# Downtown LA ride!



## JoeDaddio (Sep 3, 2005)

Here's the thread from the lounge:

http://forums.roadbikereview.com/showthread.php?t=123129

Should be good times!




joe


----------



## roadfix (Jun 20, 2006)

High noon at Union Station. I'll be there.


----------



## il sogno (Jul 15, 2002)

And we're gonna eat and take pics.


----------



## Hollywood (Jan 16, 2003)

roadfix said:


> High noon at Union Station. I'll be there.


where is this exactly? Is there parking? Is it a safe area? We'll be done before dark, right? I'm interested but new to the downtown "scene".


----------



## Dave Hickey (Jan 27, 2002)

damn you all...i wanna go.....


----------



## roadfix (Jun 20, 2006)

Hollywood said:


> where is this exactly? Is there parking? Is it a safe area? We'll be done before dark, right? I'm interested but new to the downtown "scene".


I think this ride is much safer than the Pho Ride that Mary's putting together that day.


----------



## JoeDaddio (Sep 3, 2005)

Dave Hickey said:


> damn you all...i wanna go.....



Fly out, Hickey.

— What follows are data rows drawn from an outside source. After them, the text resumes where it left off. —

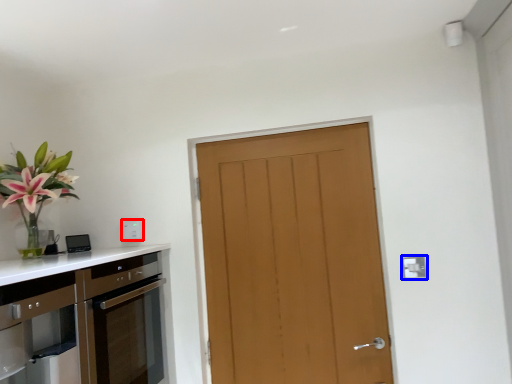 Question: Which object is closer to the camera taking this photo, electric outlet (highlighted by a red box) or electric outlet (highlighted by a blue box)?

Choices:
 (A) electric outlet
 (B) electric outlet

Answer: (B) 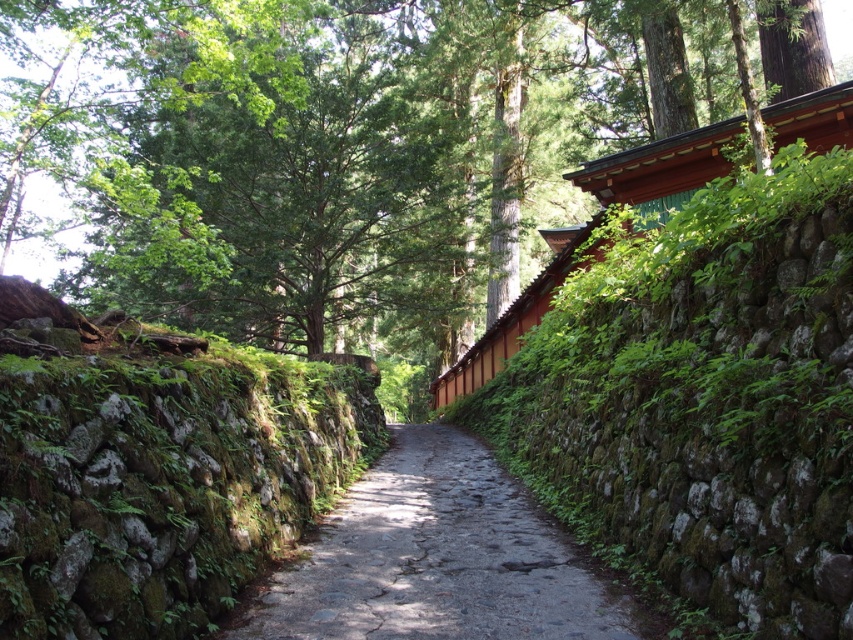 You are standing at the entrance of the pathway and want to locate the green leafy tree at upper center. According to the coordinates provided, where should you look in relation to the center of the image?

The green leafy tree at upper center is located at coordinates point 0.234 on the x axis and 0.368 on the y axis, so you should look slightly to the left and above the center of the image.

You are standing on the pathway and want to take a photo of both the point at coordinates point (32,234) and the point at coordinates point (260,369). Which point will appear closer to the camera in the photo?

Point (32,234) is further to the camera than point (260,369), so it will appear closer to the camera in the photo. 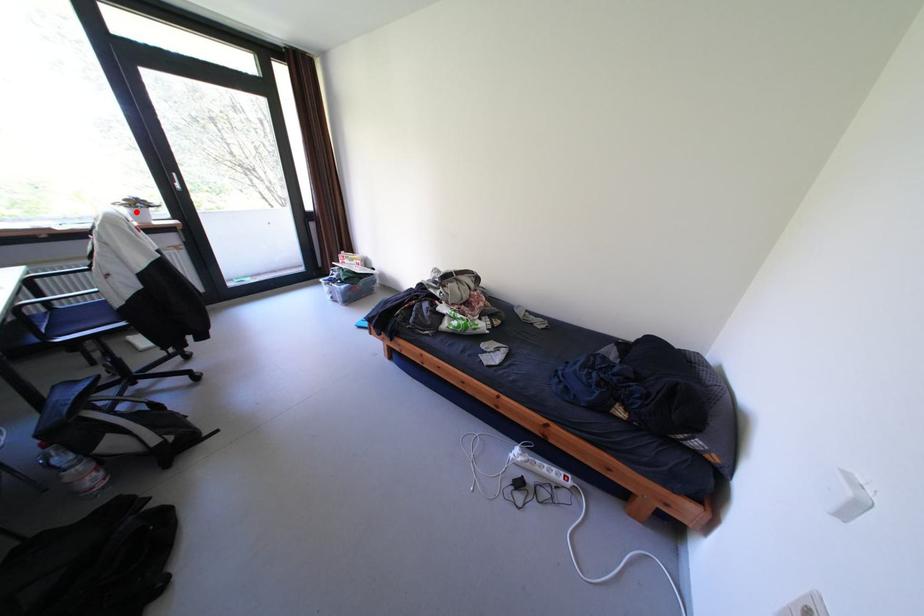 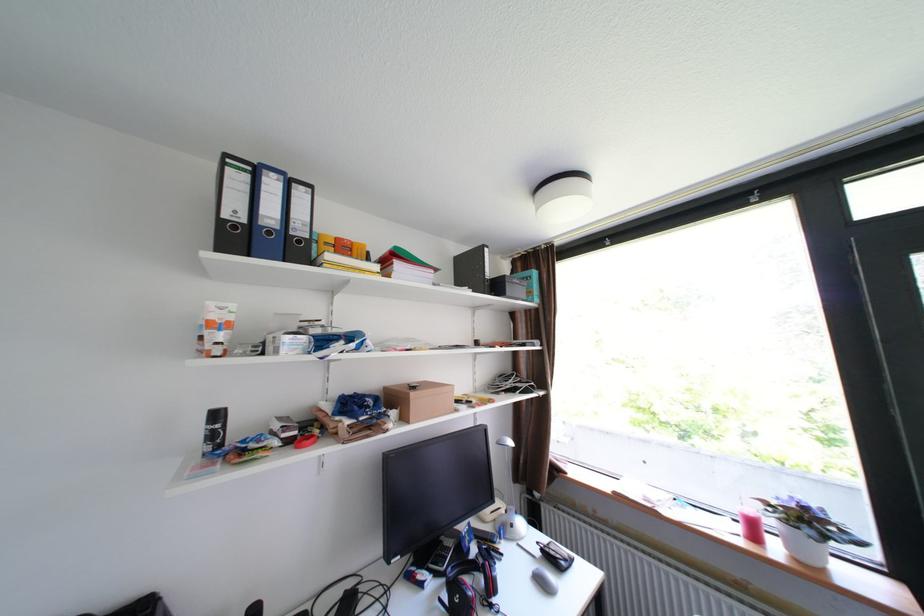 Question: I am providing you with two images of the same scene from different viewpoints. A red point is marked on the first image. At the location where the point appears in image 1, is it still visible in image 2?

Choices:
 (A) Yes
 (B) No

Answer: (A) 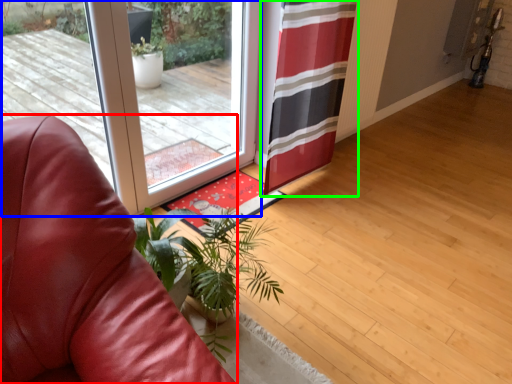 Question: Which is nearer to the chair (highlighted by a red box)? door (highlighted by a blue box) or curtain (highlighted by a green box).

Choices:
 (A) door
 (B) curtain

Answer: (A) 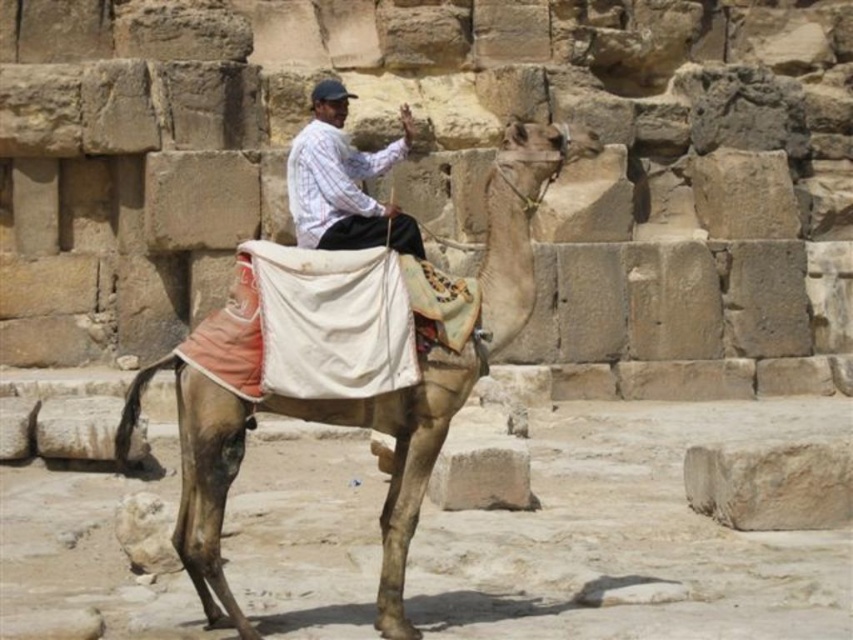 You are a traveler standing in front of the ancient stone ruins. You see a brown textured camel at center and a white striped shirt at center. Which object is located to the left of the other?

The white striped shirt at center is located to the left of the brown textured camel at center because the brown textured camel at center is positioned on the right side of the white striped shirt at center.

You are a traveler standing next to the brown textured camel at center and want to reach the white striped shirt at center. Can you walk directly to it without needing to move the camel?

The distance between the brown textured camel at center and the white striped shirt at center is 4.90 meters, so yes, you can walk directly to the white striped shirt at center without needing to move the camel since the distance is sufficient for walking.

You are a traveler standing in front of the ancient stone ruins. You see a brown textured camel at center and a white striped shirt at center. Which object is taller?

The brown textured camel at center is much taller than the white striped shirt at center. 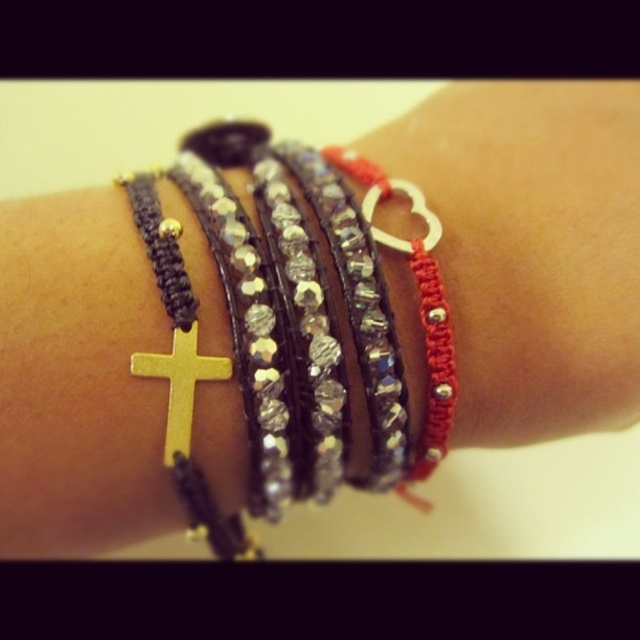 Looking at the wrist with multiple bracelets, where is the red beaded heart at center in relation to the gold metallic cross at center?

The red beaded heart at center is to the right of the gold metallic cross at center.

You are standing 5 feet away from the wrist shown in the image. If you want to touch the point at coordinates point (548, 147), will you be able to reach it without moving closer?

The point at coordinates point (548, 147) is 3.49 feet from the viewer. Since you are standing 5 feet away, you are farther than the required distance, so you cannot reach it without moving closer.

You are a jeweler trying to replicate the exact placement of the bracelets on a client. The client has specified that the red beaded heart at center must be placed precisely at coordinate point 0.391 on the x axis and 0.831 on the y axis. Can you confirm if the current placement matches the client requirements?

The position of red beaded heart at center is at point (531, 250), so yes, the current placement matches the client requirements exactly. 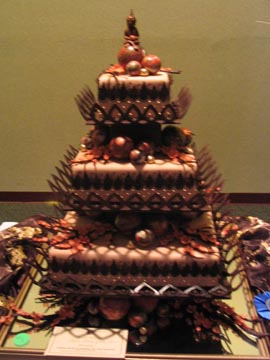 This screenshot has width=270, height=360. I want to click on spike decorations, so click(212, 180), click(232, 267), click(33, 262), click(117, 289), click(138, 118), click(185, 103). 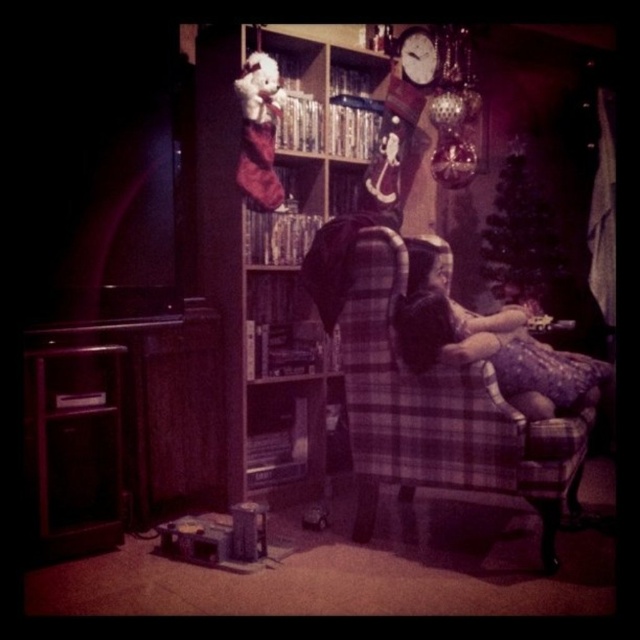 Question: Which point is closer to the camera?

Choices:
 (A) (426, 260)
 (B) (268, 355)
 (C) (484, 396)

Answer: (C)

Question: Is plaid fabric armchair at center wider than matte purple dress at center?

Choices:
 (A) no
 (B) yes

Answer: (B)

Question: Can you confirm if plaid fabric chair at center is positioned above matte purple dress at center?

Choices:
 (A) no
 (B) yes

Answer: (B)

Question: Among these points, which one is farthest from the camera?

Choices:
 (A) (412, 330)
 (B) (333, 145)

Answer: (B)

Question: Does plaid fabric chair at center appear on the right side of matte purple dress at center?

Choices:
 (A) yes
 (B) no

Answer: (B)

Question: Which of the following is the closest to the observer?

Choices:
 (A) (410, 419)
 (B) (250, 474)

Answer: (A)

This time we'll actually get to talk!

Maybe not the LA ride... but I do think that you should find some kind of business reason to fly up to Nor. Cal. around April 5th 





joe


----------



## DrRoebuck (May 10, 2004)

roadfix said:


> I think this ride is much safer than the Pho Ride that Mary's putting together that day.


Dude, they have disclaimers on ride-postings??? Bike Forums is the lameness.


----------



## roadfix (Jun 20, 2006)

DrRoebuck said:


> Dude, they have disclaimers on ride-postings??? Bike Forums is the lameness.


Ask LolaLeatherHips, it's her ride...


----------



## thomson (Jul 23, 2007)

DrRoebuck said:


> Dude, they have disclaimers on ride-postings??? Bike Forums is the lameness.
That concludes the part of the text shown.